Brazil: where is the protest movement heading?

Soon after massive protests started spreading in Brazil in mid-June, Spanish-language media began calling the protesters los indignados—”the angry ones,” or “the indignant ones,” a reference to May 2011 anti-austerity protests in Spain. It was obvious to most commentators that the Brazilian uprising fit into a pattern of spontaneous mass protests in response to the ongoing world economic crisis: the “Arab Spring” of early 2011, the Spanish protests, Occupy Wall Street in the US, demonstrations for free education in Chile and in Canada’s Quebec province, and the more recent protests in Greece and Turkey.

The demonstrations in Brazil “raise awareness among people, they allow the whole of society to speak and serve as a strong point of pressure on governments,” Emir Sader, a leftist professor emeritus of political science at the University of São Paulo, wrote on June 20. “Moreover, the movement opened up a discussion on an essential question in the fight against neoliberalism: the polarization between public and private interests, and the issue of who should finance the costs of essential public services.” But a movement that is amorphous and politically inexperienced is also vulnerable to “external manipulation,” according to Sader.

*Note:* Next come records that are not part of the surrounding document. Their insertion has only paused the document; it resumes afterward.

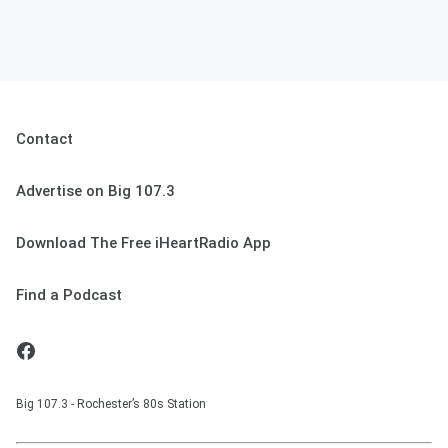
Contact
Advertise on Big 107.3
Download The Free iHeartRadio App
Find a Podcast
Big 107.3 - Rochester’s 80s Station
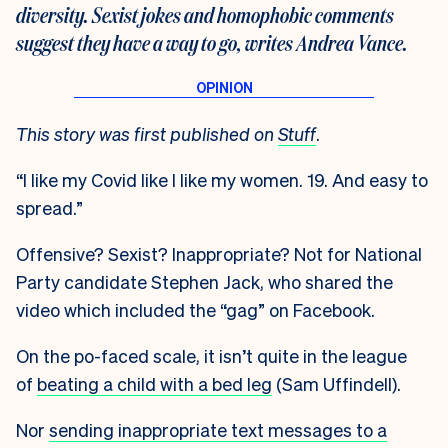
diversity. Sexist jokes and homophobic comments
suggest they have a way to go, writes Andrea Vance.
This story was first published on
Stuff
.
“I like my Covid like I like my women. 19. And easy to
spread.”
Offensive? Sexist? Inappropriate? Not for National
Party candidate Stephen Jack, who shared the
video which included the “gag” on Facebook.
On the po-faced scale, it isn’t quite in the league
of
beating a child with a bed leg
(Sam Uffindell).
Nor
sending inappropriate text messages to a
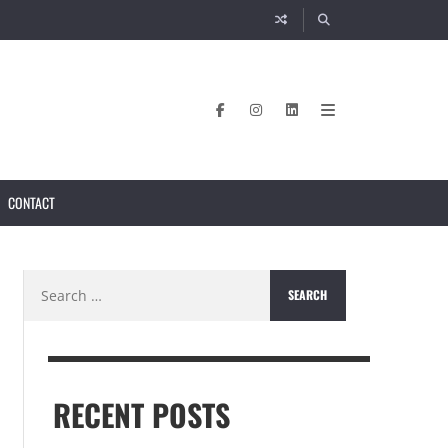
CONTACT
Search
for:
RECENT POSTS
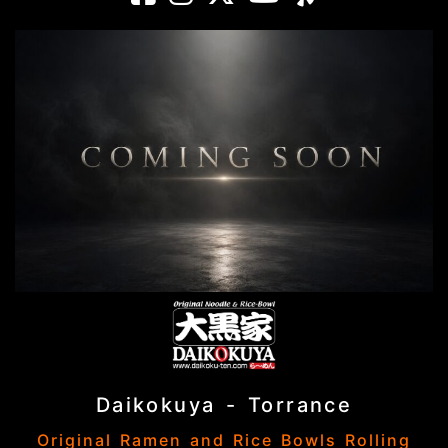
Daikokuya - Torrance
Original Ramen and Rice Bowls Rolling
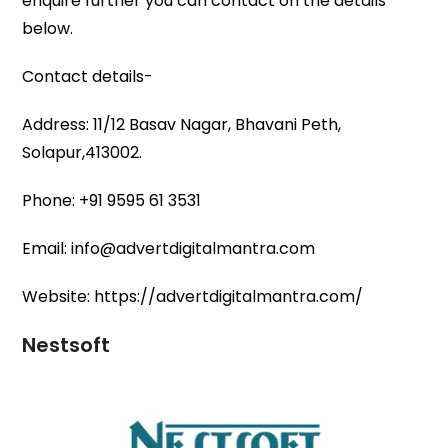
enquire further you can contact on the details
below.
Contact details-
Address: 11/12 Basav Nagar, Bhavani Peth,
Solapur,413002.
Phone: +91 9595 61 3531
Email: info@advertdigitalmantra.com
Website: https://advertdigitalmantra.com/
Nestsoft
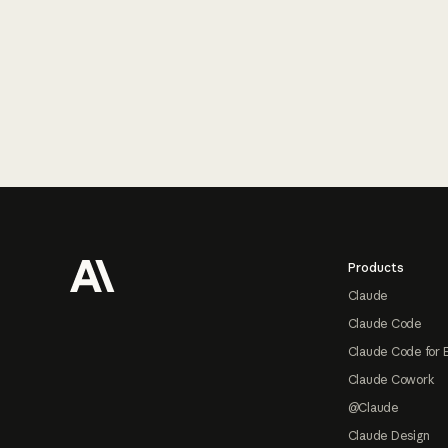
Footer
Products
Claude
Claude Code
Claude Code for 
Claude Cowork
@Claude
Claude Design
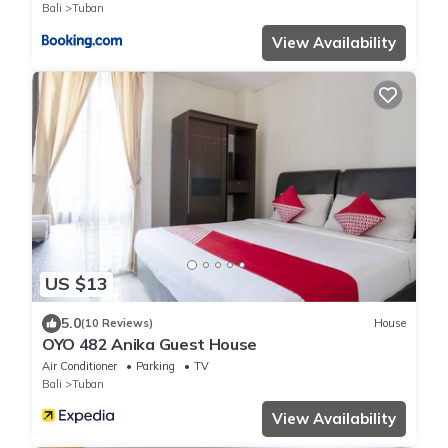
Bali
Tuban
View Availability
US $13
5.0
(10 Reviews)
House
OYO 482 Anika Guest House
Air Conditioner
Parking
TV
Bali
Tuban
View Availability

This is especially true in Brazil, after 10 years of government by the center-left Workers Party (PT). Some elements of the PT at first seemed to attribute the protests to rightwing anti-government sentiment. Other PT elements were more supportive, but their association with the government undercut their credibility, and the hostility carried over to parts of the left with no connection to the PT. On June 20 some unions, social organizations and political parties, including the PT and the National Student Union (UNE), tried to join the marches carrying their banners. But in São Paulo other protesters jeered them, calling them “opportunists” and telling them: “Go to Cuba!” and “Go to Venezuela!” The mainstream media have worked to use these sentiments to push the protests to the right. But in other cases leftists seemed to have a presence. A São Paulo newspaper ran a photo of a young woman carrying a sign with a picture of Brazilian president Dilma Rousseff in her youth, when she belonged to a guerrilla organization fighting the 1964-1985 military dictatorship. Under the picture the sign read: “We want this Dilma back.”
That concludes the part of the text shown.